Today, Hugging Face introduced Evaluation on the Hub, a new tool powered by AutoTrain that enables users to evaluate any model on any dataset directly from the Hub without writing a single line of code. This initiative aims to address what the company calls an "evaluation crisis" in modern AI, where the reproducibility and comparability of model performance are hampered by inconsistent evaluation practices and implementation bugs.
Evaluation on the Hub allows users to:
- Find the best model for a task: Browse leaderboards for a dataset or evaluate a specific model not yet listed.
- Evaluate on new datasets: Upload a custom dataset to the Hub and run evaluations on multiple models with consistent methodology.
- Test models across diverse datasets: For example, evaluate a question-answering model on various related datasets.
The system integrates seamlessly with the Hugging Face ecosystem. Users launch evaluations from dataset pages, and the results are automatically posted as pull requests on model cards, embedding verified performance metrics in a standard format. As a practical demonstration, the team evaluated hundreds of models on key datasets and updated their model cards with results.

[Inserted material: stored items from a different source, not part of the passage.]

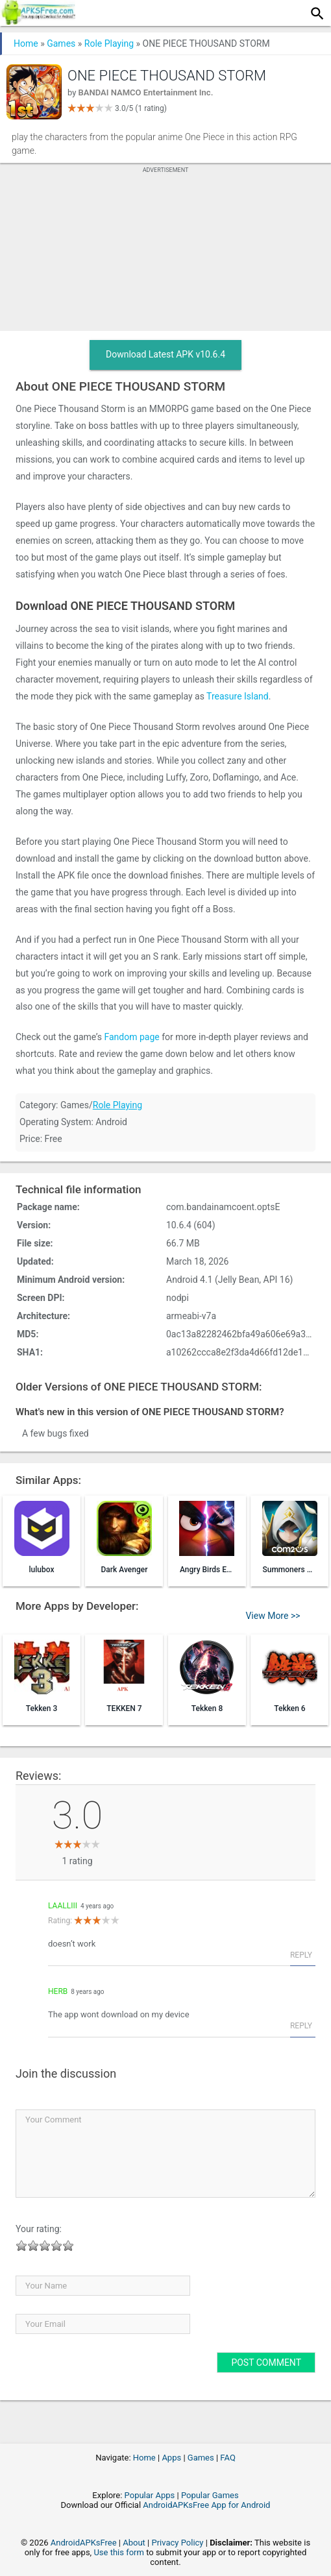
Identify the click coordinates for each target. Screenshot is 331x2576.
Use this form (118, 2552)
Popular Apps (150, 2495)
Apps (171, 2457)
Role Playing (109, 43)
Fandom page (131, 1037)
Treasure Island (237, 696)
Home (26, 43)
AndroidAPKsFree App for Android (206, 2505)
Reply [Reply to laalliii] (301, 1955)
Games (61, 43)
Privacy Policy (177, 2542)
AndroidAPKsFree (84, 2542)
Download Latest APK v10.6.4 (165, 354)
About (134, 2542)
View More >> (272, 1615)
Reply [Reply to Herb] (301, 2025)
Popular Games (210, 2495)
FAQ (227, 2457)
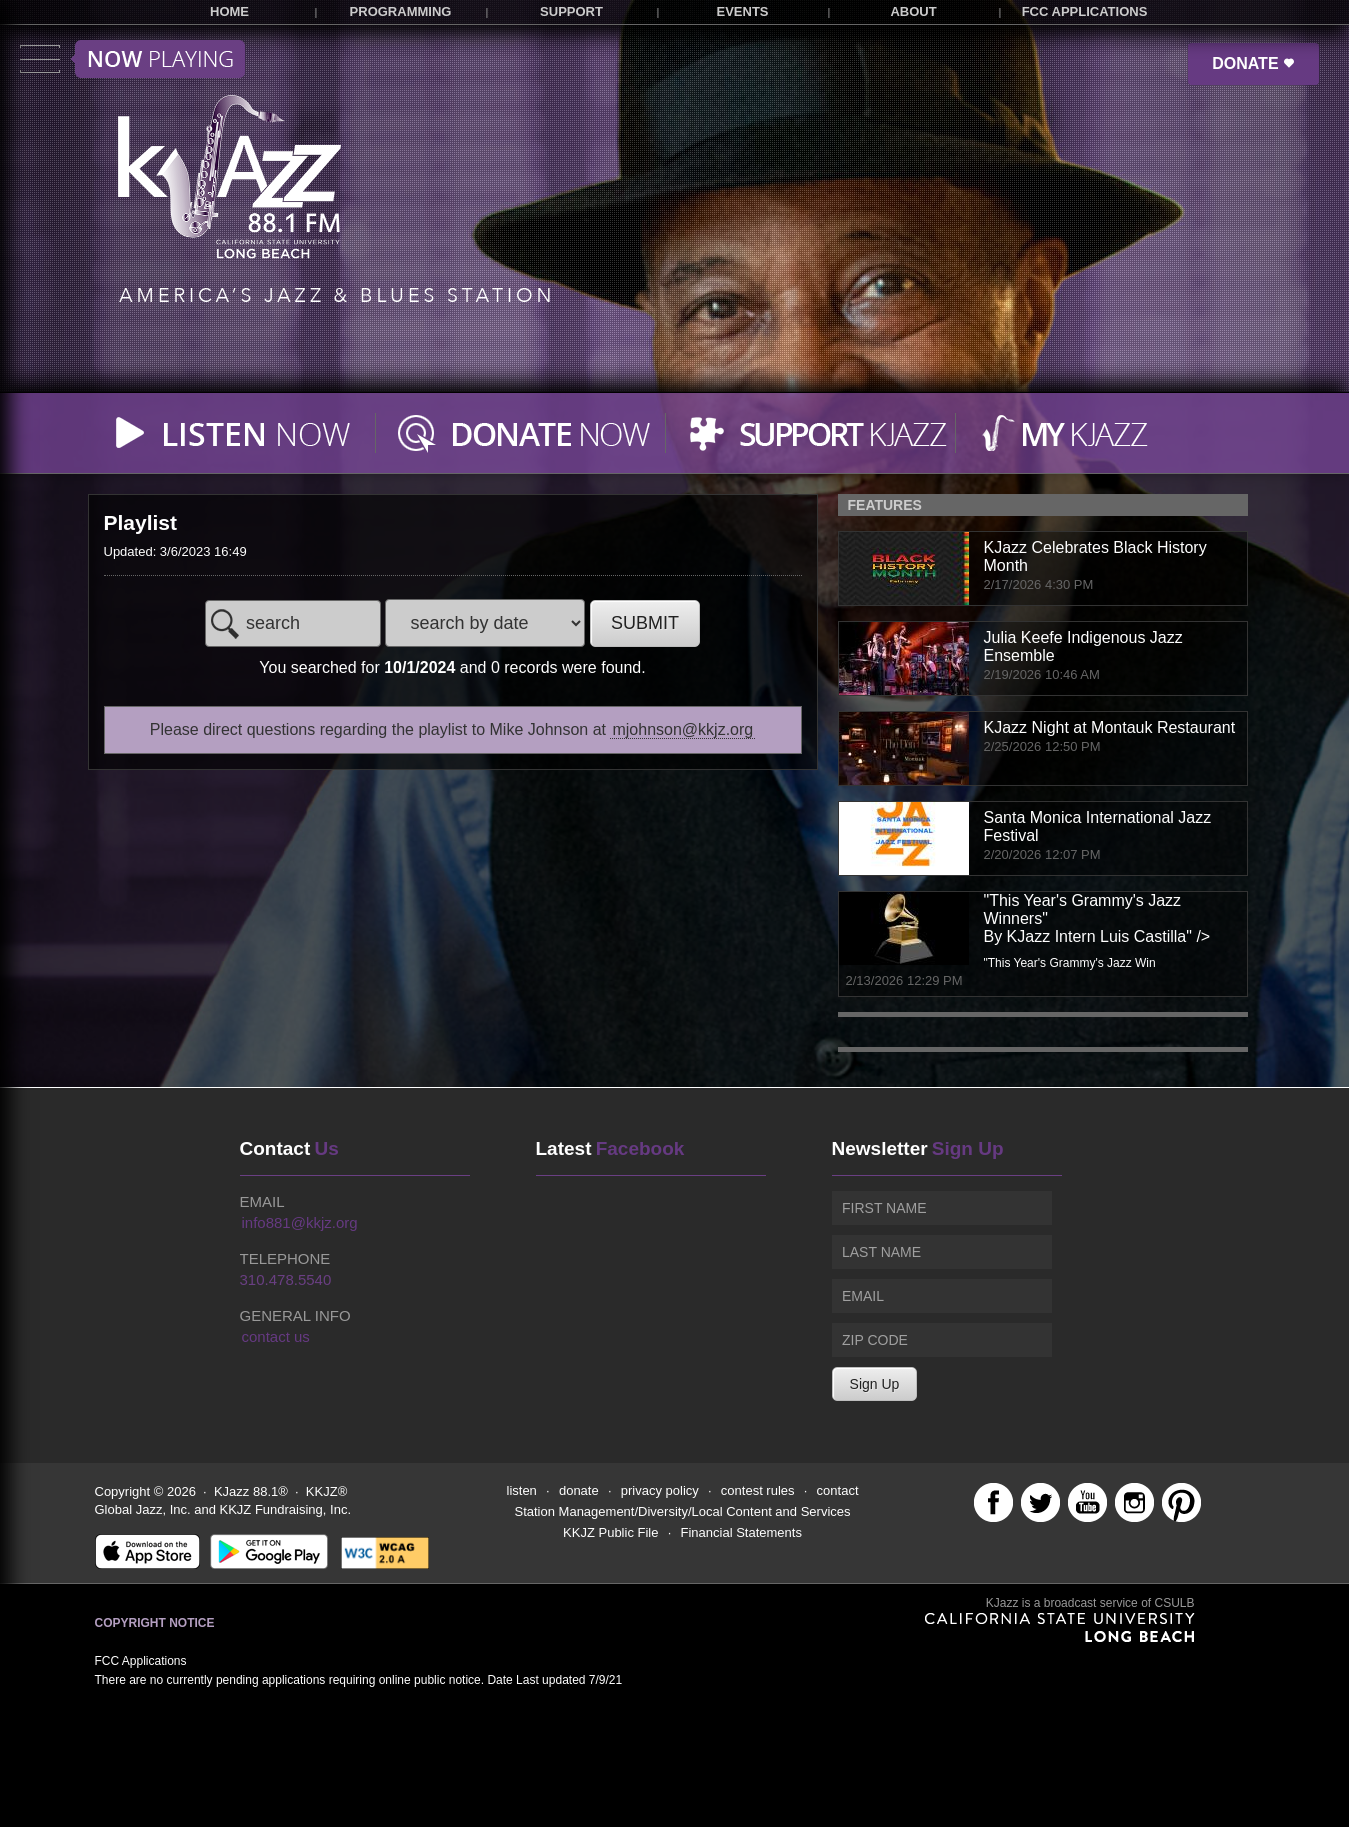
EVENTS (742, 11)
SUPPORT (571, 11)
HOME (229, 11)
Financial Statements (741, 1532)
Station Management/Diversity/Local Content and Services (683, 1511)
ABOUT (913, 11)
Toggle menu (132, 59)
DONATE (1253, 63)
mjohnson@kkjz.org (682, 729)
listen (522, 1490)
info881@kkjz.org (300, 1222)
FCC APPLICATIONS (1085, 11)
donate (579, 1490)
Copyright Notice (155, 1623)
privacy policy (660, 1490)
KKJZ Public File (610, 1532)
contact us (276, 1336)
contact (838, 1490)
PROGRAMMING (401, 11)
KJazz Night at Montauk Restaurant (1110, 727)
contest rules (758, 1490)
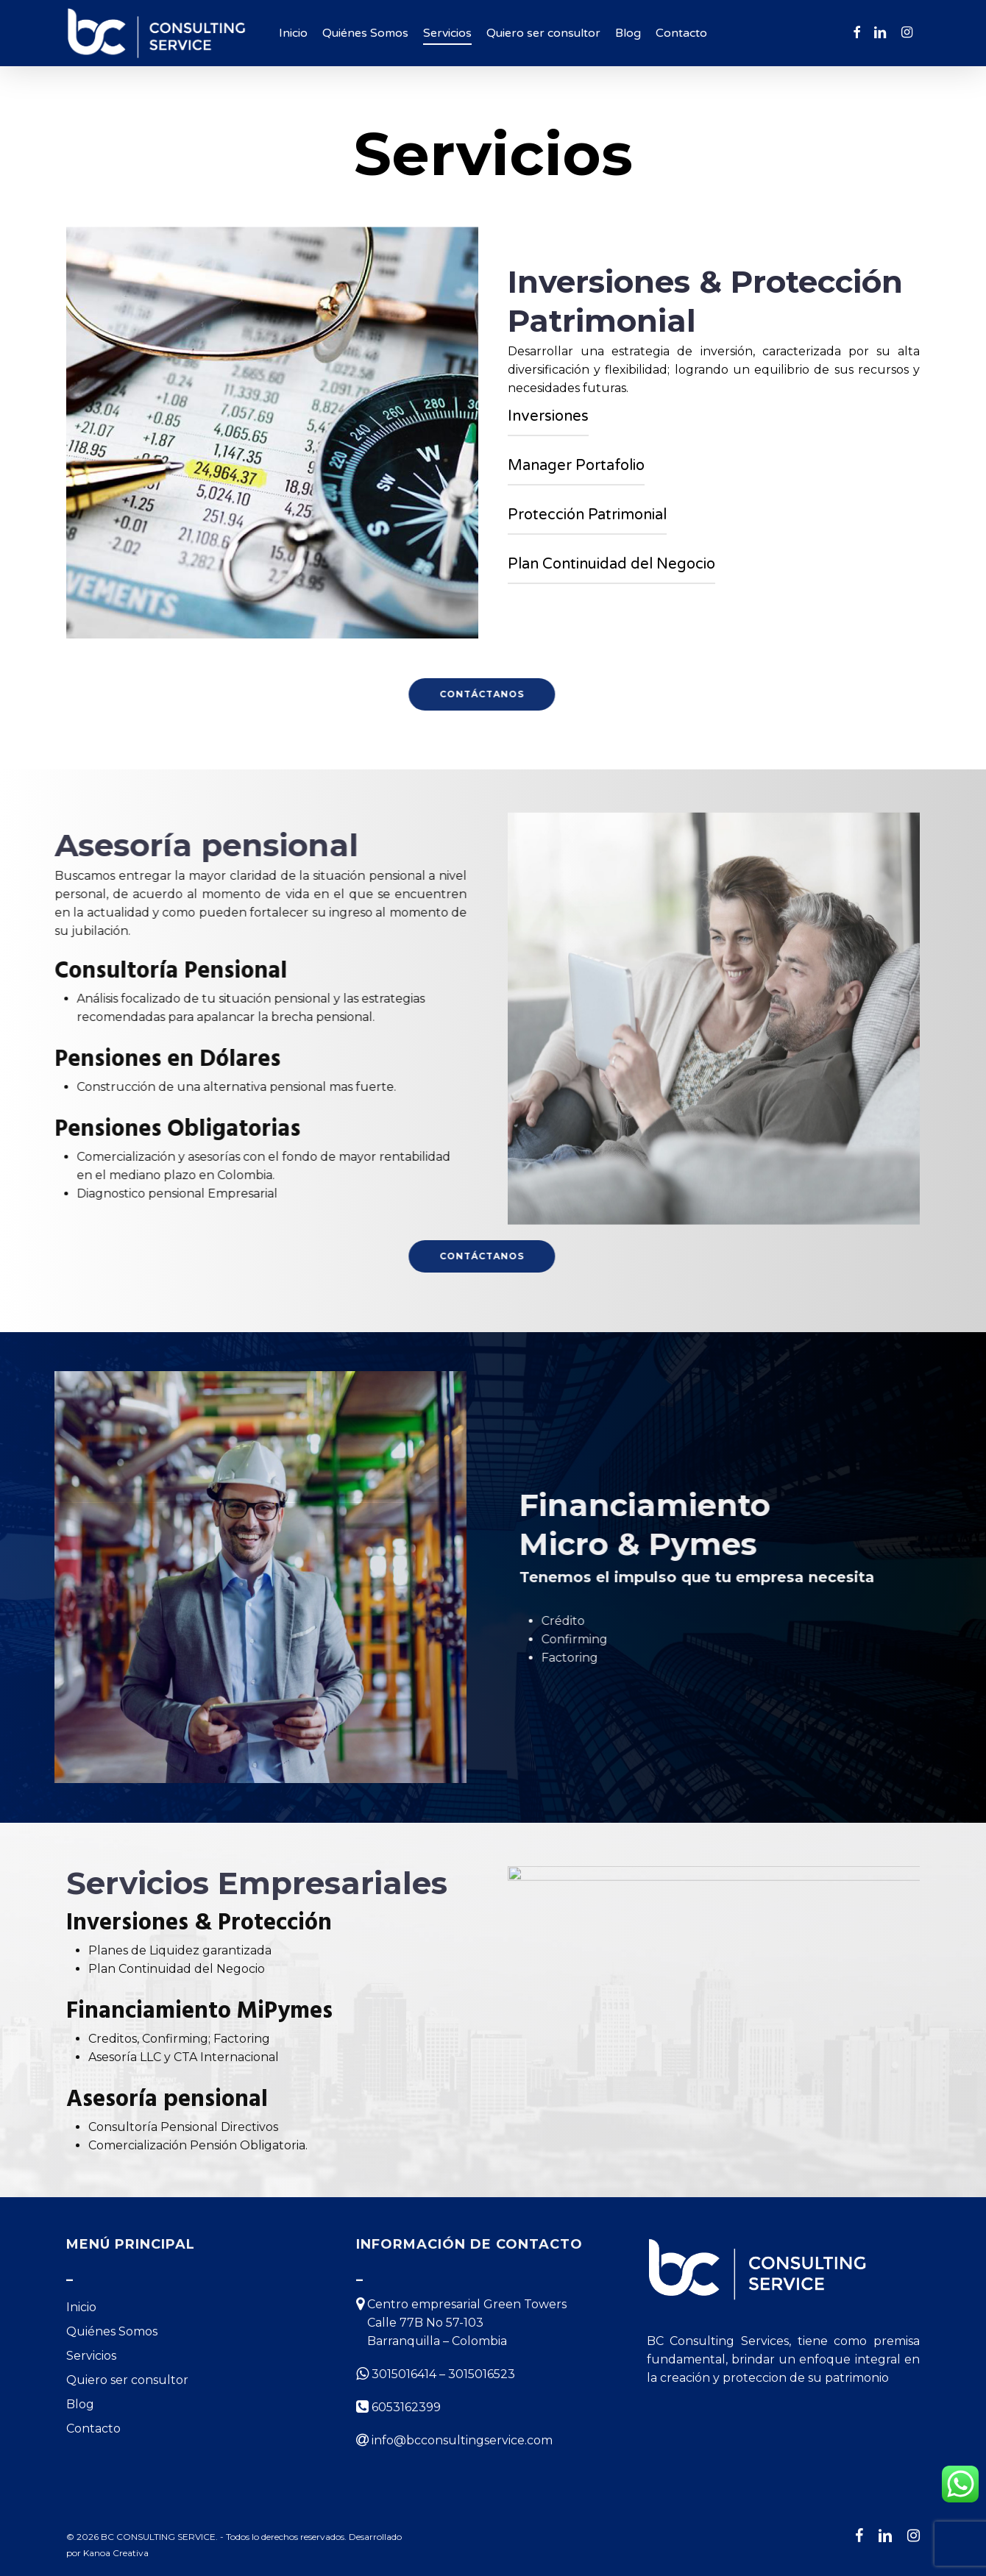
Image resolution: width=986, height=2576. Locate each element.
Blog (80, 2404)
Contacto (93, 2429)
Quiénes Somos (111, 2331)
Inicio (81, 2307)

The tool also includes an advanced configuration mode for fine-tuning evaluation parameters, such as task type, dataset splits, column mappings, and metrics. For instance, users can select the F1 score, accuracy, or Matthew's correlation coefficient for classification tasks. A worked example using a dog, muffin, and fried chicken image dataset illustrates the process step by step.
Evaluation on the Hub is now available as a Spaces app, inviting the community to participate in creating a more robust and transparent evaluation ecosystem.